Café et prise de têteMe voici de retour de vacances avec dans mes valises une demi-tonne de canard et une liste de tâches longue comme un jour sans rillettes. Je sais pas vous, mais chaque fois que j’ai des vacances de plus de deux jours, je me dis que je vais en profiter pour bosser. Je ne mets pas les pieds à la plage sans un carnet. Chaque matin, je déjeune avec mon netbook. Je passe des soirées à bloguer et à répondre à des mails. Et souvent, je ne fais rien de ce que j’ai prévu de faire en partant. Cette fois-ci n’a pas fait exception. Dans l’avion pour la Belgique, j’ai noirci deux pages avec tous les sujets sur lesquels il fallait que j’avance : de la planification de projet à l’écriture pure, il y en avait au bas mot pour un mois de taf, mais je suis comme ça : optimiste à la limite du délire.

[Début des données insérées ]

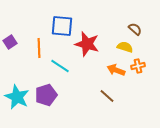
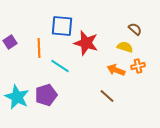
red star: moved 1 px left, 1 px up
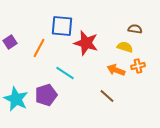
brown semicircle: rotated 32 degrees counterclockwise
orange line: rotated 30 degrees clockwise
cyan line: moved 5 px right, 7 px down
cyan star: moved 1 px left, 2 px down
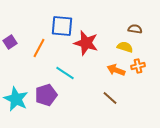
brown line: moved 3 px right, 2 px down
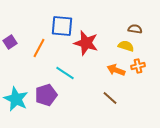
yellow semicircle: moved 1 px right, 1 px up
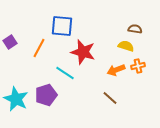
red star: moved 3 px left, 9 px down
orange arrow: rotated 42 degrees counterclockwise
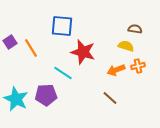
orange line: moved 8 px left; rotated 60 degrees counterclockwise
cyan line: moved 2 px left
purple pentagon: rotated 15 degrees clockwise
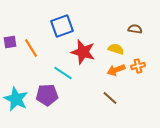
blue square: rotated 25 degrees counterclockwise
purple square: rotated 24 degrees clockwise
yellow semicircle: moved 10 px left, 3 px down
purple pentagon: moved 1 px right
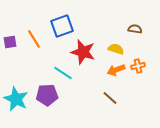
orange line: moved 3 px right, 9 px up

Mais voilà, le problème c’est que ma cervelle aussi était en vacances. Sans horaires ni deadlines, elle a carburé sur des sujets à quatre-vingt dix degrés de ce qui me préoccupait. Bilan de l’histoire : des idées nouvelles à trier et à développer – et la perspective d’encore plus de stress quand il faudra choisir mes priorités pour le reste de l’année. Ceci dit, il y a parmi ces ombres de départs de projets des choses très, mais alors très enthousiasmantes qu’il me tarde de développer sérieusement.

So watch this space.

Et toi donc, ô astucieux lecteur, ô sage lectrice : est-ce que ta famille te reproche de ne jamais lever le pied ? Est-ce que tu ne peux t’empêcher de planifier tes prochaines créations entre deux balades sur la plage ? Et quand tu le fais, es-tu capable de te discipliner pendant ces séances de travail volées ?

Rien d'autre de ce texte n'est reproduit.